Ruhige Erzählungen sind es, die in dieser Anthologie versammelt sind. Geschichten, die, wie der Buchtitel verheißt, Abschied zum Thema haben. Abschiede finden in vielfältigen Formen statt, durch Trennung, Verlassenwerden, durch Streit oder Auseinanderleben, durch Tod.
Bernhard Schlink lässt sich Zeit, seine Geschichten zu entwickeln, er erzählt aus dem Leben seiner Figuren, zu denen er seltsam distanziert zu sein scheint.

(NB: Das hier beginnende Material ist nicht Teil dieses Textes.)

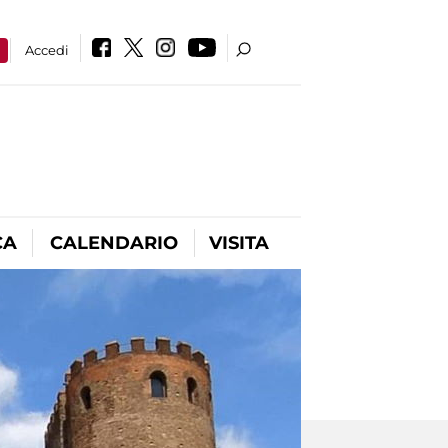
a
Accedi
CA
CALENDARIO
VISITA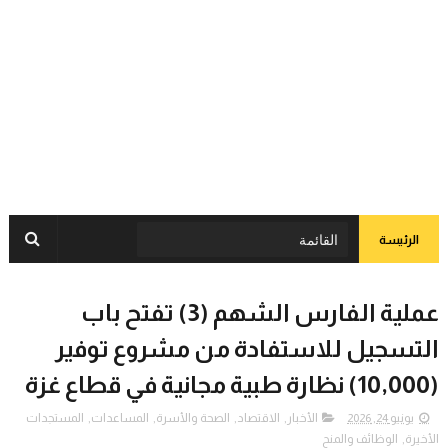
الرئيسة
عملية الفارس الشهم (3) تفتح باب
التسجيل للاستفادة من مشروع توفير
(10,000) نظارة طبية مجانية في قطاع غزة
يونيو 24, 2026
الأخبار
,
الاقتصاد
,
الصحة والأسرة
,
المساعدات
,
المستجدات
الأخيرة
,
الوظائف والمنح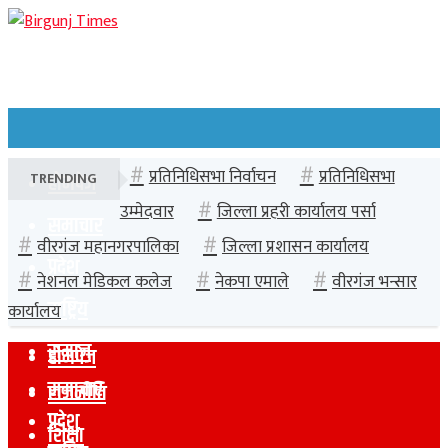
प्रतिनिधिसभा निर्वाचन
प्रतिनिधिसभा
TRENDING
होमपेज
उम्मेदवार
जिल्ला प्रहरी कार्यालय पर्सा
समाचार
वीरगंज महानगरपालिका
जिल्ला प्रशासन कार्यालय
प्रदेश
नेशनल मेडिकल कलेज
नेकपा एमाले
वीरगंज भन्सार
राष्ट्रिय
कार्यालय
समाज
होमपेज
समाचार
राजनीति
प्रदेश
शिक्षा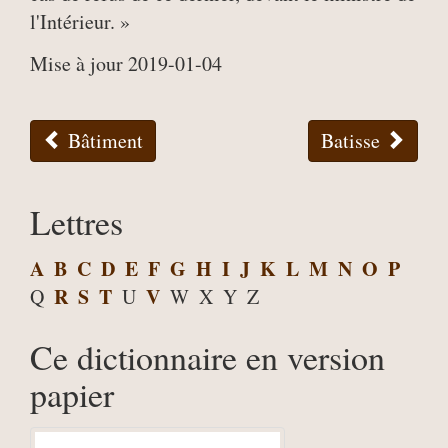
l'Intérieur. »
Mise à jour 2019-01-04
Bâtiment
Batisse
Lettres
A
B
C
D
E
F
G
H
I
J
K
L
M
N
O
P
R
S
T
V
Q
U
W
X
Y
Z
Ce dictionnaire en version
papier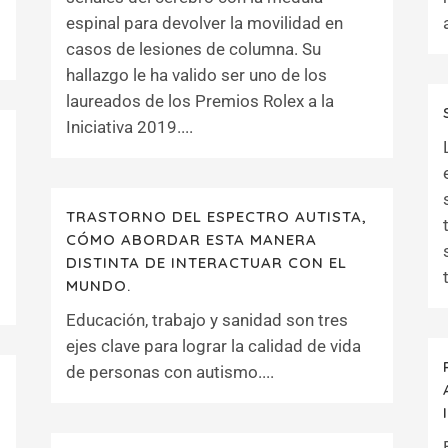
espinal para devolver la movilidad en
casos de lesiones de columna. Su
hallazgo le ha valido ser uno de los
laureados de los Premios Rolex a la
Iniciativa 2019....
TRASTORNO DEL ESPECTRO AUTISTA,
CÓMO ABORDAR ESTA MANERA
DISTINTA DE INTERACTUAR CON EL
MUNDO.
Educación, trabajo y sanidad son tres
ejes clave para lograr la calidad de vida
de personas con autismo....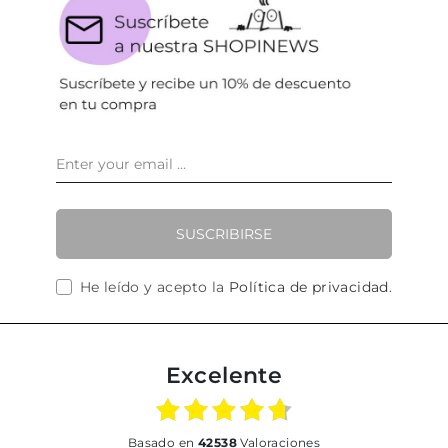
SUSCRIBIRSE
He leído y acepto la
Política de privacidad
.
Excelente
basado en
42538
Valoraciones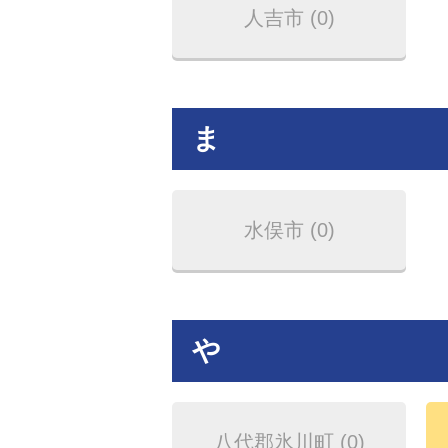
人吉市 (0)
ま
水俣市 (0)
や
八代郡氷川町 (0)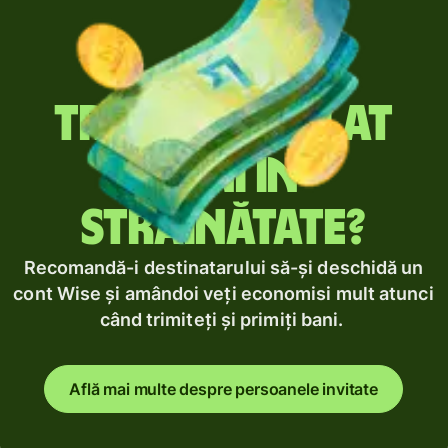
Trimiți regulat
bani în
străinătate?
Recomandă-i destinatarului să-și deschidă un
cont Wise și amândoi veți economisi mult atunci
când trimiteți și primiți bani.
Află mai multe despre persoanele invitate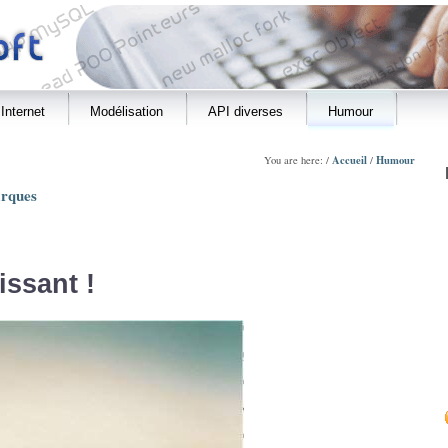
Internet
Modélisation
API diverses
Humour
Accueil
Humour
You are here: /
/
rques
ssant !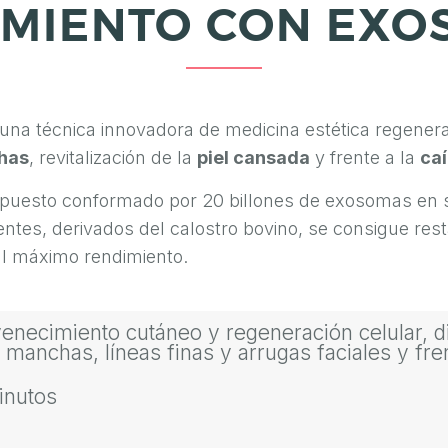
AMIENTO CON EXO
na técnica innovadora de medicina estética regenerati
has
, revitalización de la
piel cansada
y frente a la
caí
puesto conformado por 20 billones de exosomas en 
ntes, derivados del calostro bovino, se consigue resta
al máximo rendimiento.
enecimiento cutáneo y regeneración celular, d
 manchas, líneas finas y arrugas faciales y fren
inutos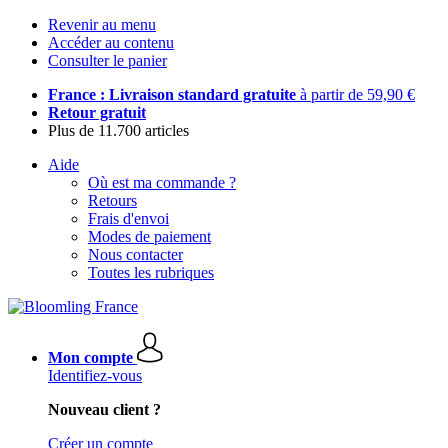
Revenir au menu
Accéder au contenu
Consulter le panier
France : Livraison standard gratuite
à partir de 59,90 €
Retour gratuit
Plus de 11.700 articles
Aide
Où est ma commande ?
Retours
Frais d'envoi
Modes de paiement
Nous contacter
Toutes les rubriques
Mon compte
Identifiez-vous
Nouveau client ?
Créer un compte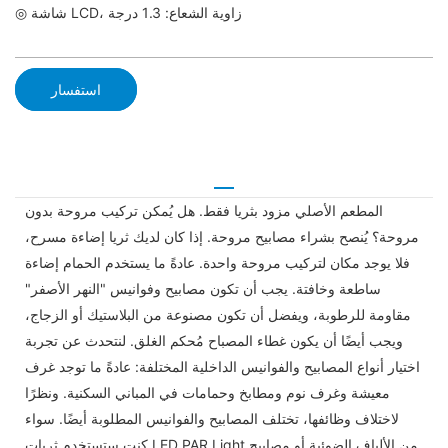
◎ شاشة LCD، زاوية الشعاع: 1.3 درجة
استفسار
المطعم الأصلي مزود بثريا فقط. هل يُمكن تركيب مروحة بدون
مروحة؟ يُنصح بشراء مصابيح مروحة. إذا كان لديك ثريا إضاءة مسرح،
فلا يوجد مكان لتركيب مروحة واحدة. عادةً ما يستخدم الحمام إضاءة
ساطعة وخافتة. يجب أن تكون مصابيح وفوانيس "النهر الأصفر"
مقاومة للرطوبة، ويفضل أن تكون مصنوعة من البلاستيك أو الزجاج،
ويجب أيضًا أن يكون غطاء المصباح مُحكم الغلق. لنتحدث عن تجربة
اختيار أنواع المصابيح والفوانيس الداخلية المختلفة: عادةً ما توجد غرف
معيشة وغرف نوم ومطابخ وحمامات في المباني السكنية. ونظرًا
لاختلاف وظائفها، تختلف المصابيح والفوانيس المطلوبة أيضًا. سواء
كنت ستستخدم ثريات LED PAR Light من الألياف الضوئية أو مصابيح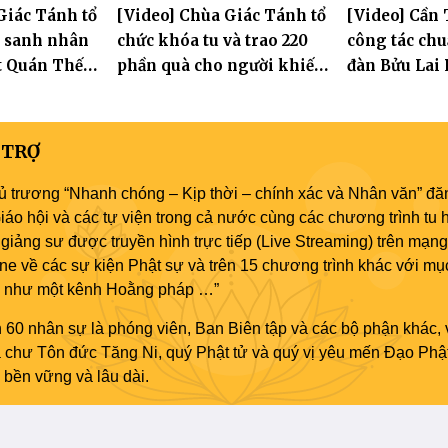
Giác Tánh tổ
[Video] Chùa Giác Tánh tổ
[Video] Cần 
am bảo
Tôn hiệu Đại giới đàn – về
Dương
g sanh nhân
chức khóa tu và trao 220
công tác chuẩ
hai giới trường
t Quán Thế
phần quà cho người khiếm
đàn Bửu Lai P
thị có hoàn cảnh khó khăn
dự kiến hơn 
đăng đàn cầu
 TRỢ
ủ trương “Nhanh chóng – Kịp thời – chính xác và Nhân văn” đăn
áo hội và các tự viện trong cả nước cùng các chương trình tu h
giảng sư được truyền hình trực tiếp (Live Streaming) trên mạng
ne về các sự kiện Phật sự và trên 15 chương trình khác với mụ
áo như một kênh Hoằng pháp …”
 60 nhân sự là phóng viên, Ban Biên tập và các bộ phận khác, 
ủa chư Tôn đức Tăng Ni, quý Phật tử và quý vị yêu mến Đạo Phậ
bền vững và lâu dài.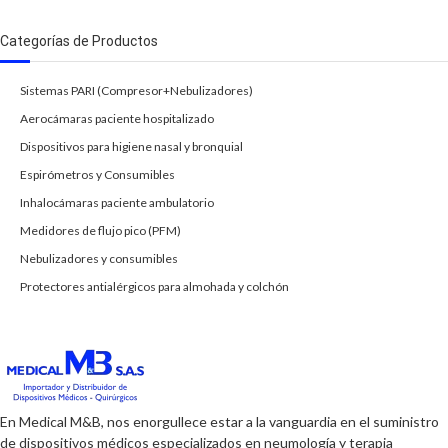
Categorías de Productos
Sistemas PARI (Compresor+Nebulizadores)
Aerocámaras paciente hospitalizado
Dispositivos para higiene nasal y bronquial
Espirómetros y Consumibles
Inhalocámaras paciente ambulatorio
Medidores de flujo pico (PFM)
Nebulizadores y consumibles
Protectores antialérgicos para almohada y colchón
En Medical M&B, nos enorgullece estar a la vanguardia en el suministro
de dispositivos médicos especializados en neumología y terapia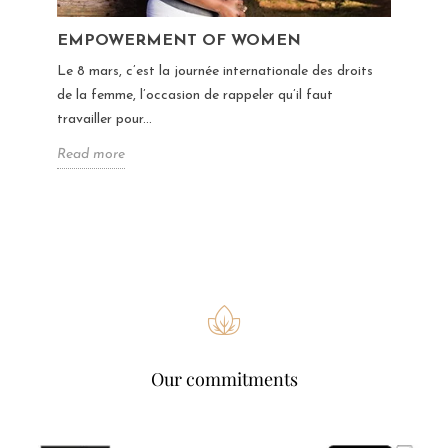
EMPOWERMENT OF WOMEN
Le 8 mars, c’est la journée internationale des droits
de la femme, l’occasion de rappeler qu’il faut
travailler pour...
Read more
Our commitments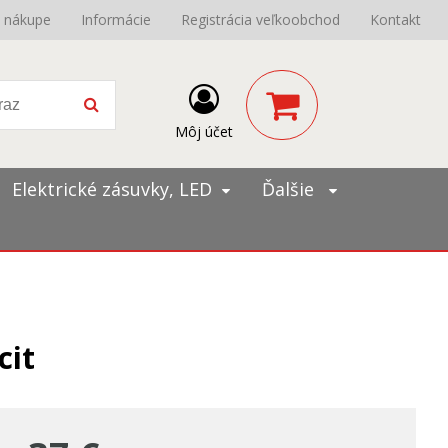
o nákupe
Informácie
Registrácia veľkoobchod
Kontakt
Môj účet
Elektrické zásuvky, LED
Ďalšie
cit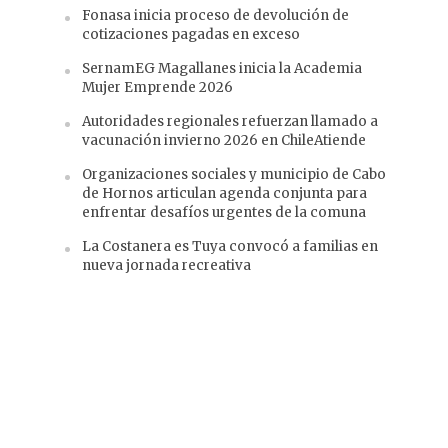
Fonasa inicia proceso de devolución de
cotizaciones pagadas en exceso
SernamEG Magallanes inicia la Academia
Mujer Emprende 2026
Autoridades regionales refuerzan llamado a
vacunación invierno 2026 en ChileAtiende
Organizaciones sociales y municipio de Cabo
de Hornos articulan agenda conjunta para
enfrentar desafíos urgentes de la comuna
La Costanera es Tuya convocó a familias en
nueva jornada recreativa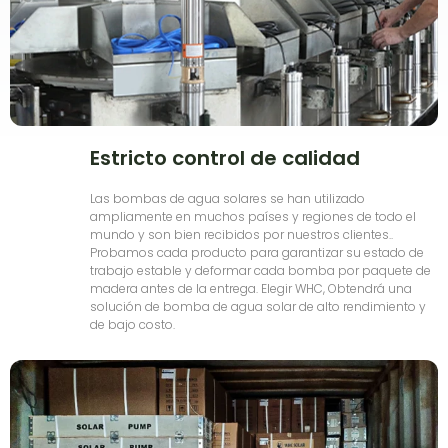
Estricto control de calidad
Las bombas de agua solares se han utilizado
ampliamente en muchos países y regiones de todo el
mundo y son bien recibidos por nuestros clientes..
Probamos cada producto para garantizar su estado de
trabajo estable y deformar cada bomba por paquete de
madera antes de la entrega. Elegir WHC, Obtendrá una
solución de bomba de agua solar de alto rendimiento y
de bajo costo.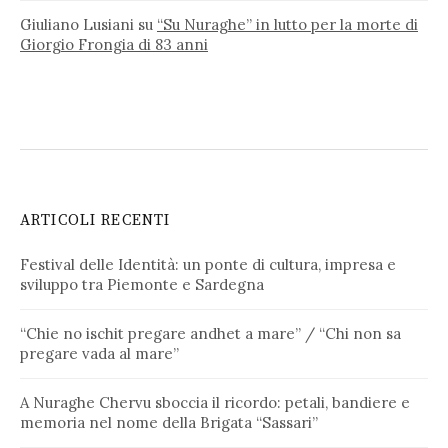
Giuliano Lusiani
su
“Su Nuraghe” in lutto per la morte di
Giorgio Frongia di 83 anni
ARTICOLI RECENTI
Festival delle Identità: un ponte di cultura, impresa e
sviluppo tra Piemonte e Sardegna
“Chie no ischit pregare andhet a mare” / “Chi non sa
pregare vada al mare”
A Nuraghe Chervu sboccia il ricordo: petali, bandiere e
memoria nel nome della Brigata “Sassari”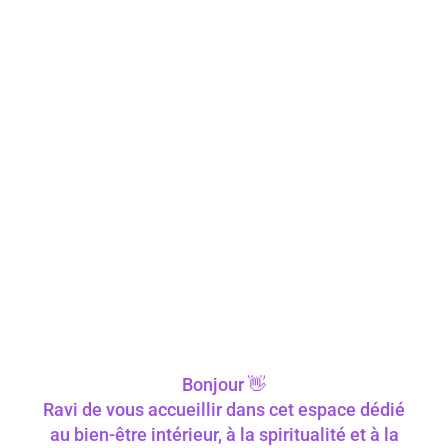
Bonjour 👋
Ravi de vous accueillir dans cet espace dédié
au bien-être intérieur, à la spiritualité et à la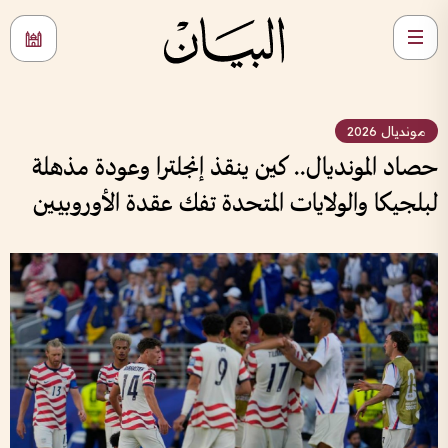
مونديال 2026
حصاد المونديال.. كين ينقذ إنجلترا وعودة مذهلة
لبلجيكا والولايات المتحدة تفك عقدة الأوروبيين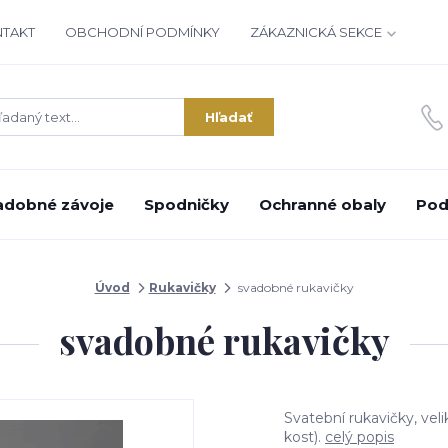
NTAKT
OBCHODNÍ PODMÍNKY
ZÁKAZNICKÁ SEKCE
Hľadať
adobné závoje
Spodničky
Ochranné obaly
Pod
Úvod
Rukavičky
svadobné rukavičky
svadobné rukavičky
Svatební rukavičky, vel
kost).
celý popis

Was auch durch die fast immer fehlende Verwendung von Namen zum Ausdruck kommt, meist handeln in den Erzählungen ein Er oder eine Sie.
Überhaupt wird viel erzählt, viel zurückgeblickt, meist sind die Protagonisten im und am Leben gereift, schauen zurück auf ihr vergangenes Ich, auf die, denen sie begegnet sind und von denen sie sich verabschiedet haben. Dabei führen die Charaktere durchaus den Abschied auch mal selbst herbei, vielleicht sogar durch drastische Mittel.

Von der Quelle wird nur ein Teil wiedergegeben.